Measurement levels
The measurement level helps characterize the information represented by each data field, and may determine how a given field is used in rules, modeling, or other applications. The measurement level can be specified in the Project Data Model for a data source; for example, you may want to set the measurement level for an integer field with values of 0 and 1 to Flag, to indicate that 0 = False and 1 = True. Alternatively, you can change the level in the Data Source Editor dialog when you specify the input fields to be used. For more information, see Selecting input fields.
The following measurement levels are available:
- Default Data whose storage type and values are unknown (for example, because they have not yet been read) are displayed as <Default>.
- Continuous Used to describe numeric values, such as a range of 0–100 or 0.75–1.25. A continuous value can be an integer, real number, or date/time.
- Categorical Used for string values when an exact number of distinct values is unknown. This is an uninstantiated data type, meaning that all possible information about the storage and usage of the data is not yet known. Once data have been read, the measurement level will be Flag, Nominal, or Typeless , depending on the maximum number of members for nominal fields specified in the Project Properties dialog box.
- Flag Used for data with two distinct values that indicate the presence or absence of a trait, such as true and false, Yes and No or 0 and 1. The values used may vary, but one must always be designated as the "true" value, and the other as the "false" value. Data may be represented as text, integer, real number, date, time, or timestamp.
- Nominal Used to describe data with multiple distinct values, each treated as a member of a set, such as small/medium/large. Nominal data can have any storage—numeric, string, or date/time. Note that setting the measurement level to Nominal does not automatically change the values to string storage. For information about setting the maximum members allowed for nominal fields, see Properties.
- Ordinal Used to describe data with multiple distinct values that have an inherent order. For example, salary categories or satisfaction rankings can be typed as ordinal data. The order is defined by the natural sort order of the data elements. For example, 1, 3, 5 is the default sort order for a set of integers, while HIGH, LOW, NORMAL (ascending alphabetically) is the order for a set of strings. The ordinal measurement level enables you to define a set of categorical data as ordinal data for the purposes of visualization, model building, and export to other applications (such as IBM® SPSS® Statistics) that recognize ordinal data as a distinct type. You can use an ordinal field anywhere that a nominal field can be used. Additionally, fields of any storage type (real, integer, string, date, time, and so on) can be defined as ordinal.
- Typeless Used for data that does not conform to any of the above types, for fields with a single value, or for nominal data where the set has more members than the defined maximum. It is also useful for cases in which the measurement level would otherwise be a set with many members (such as an account number). When you select Typeless for a field, the role is automatically set to None, with Record ID as the only alternative. The default maximum size for sets is 250 unique values.
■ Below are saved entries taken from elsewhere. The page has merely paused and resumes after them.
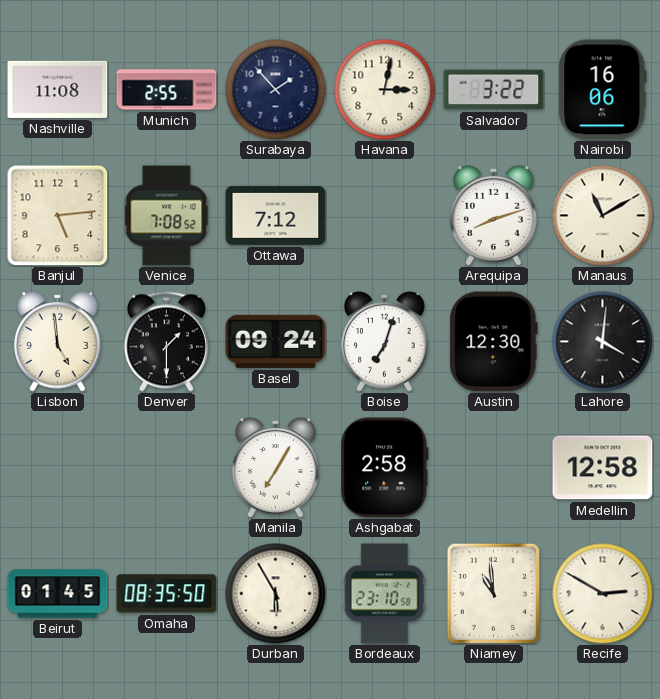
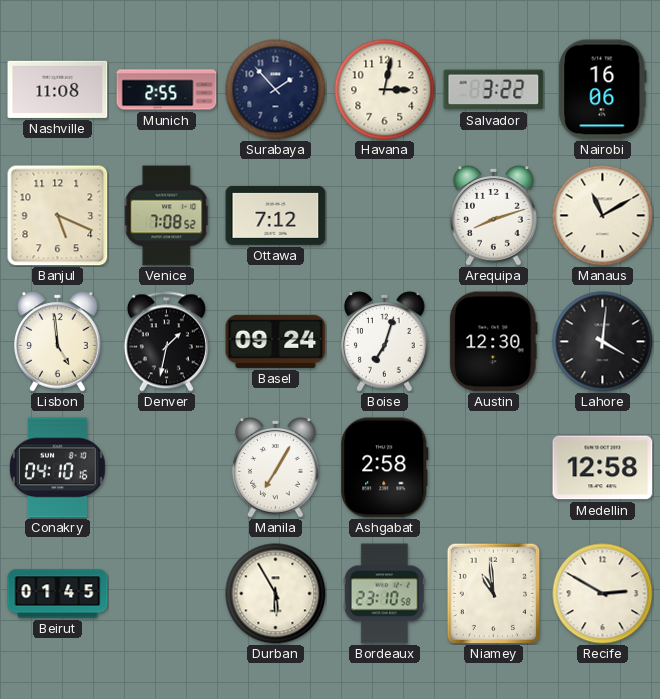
Banjul: 5:14 -> 5:19
Denver: 1:30 -> 1:32
Conakry: none -> 04:10
Omaha: 08:35 -> none
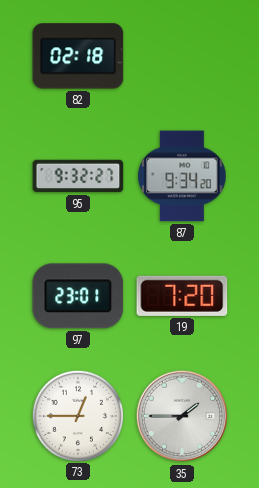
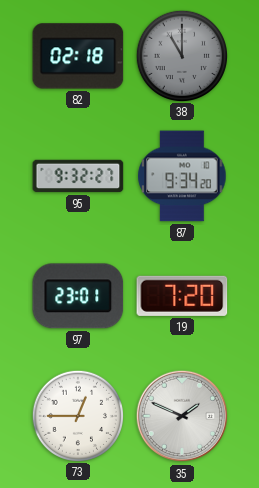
38: none -> 11:00
35: 1:45 -> 1:49
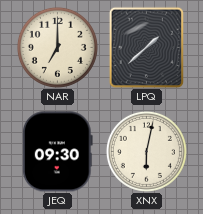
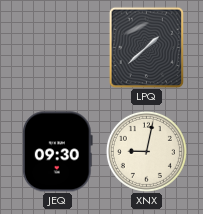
NAR: 7:00 -> none
XNX: 6:02 -> 9:02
This number can be adjusted or disabled in the Project Properties dialog box, which can be accessed from the toolbar icon.
- Collection Used to identify non-geospatial data that is recorded in a list. A collection is effectively a list field of zero depth, where the elements in that list have one of the other measurement levels.
- Geospatial Used with the List storage type to identify geospatial data. Lists can be either List of Integer or List of Real fields with a list depth that is between zero and two, inclusive.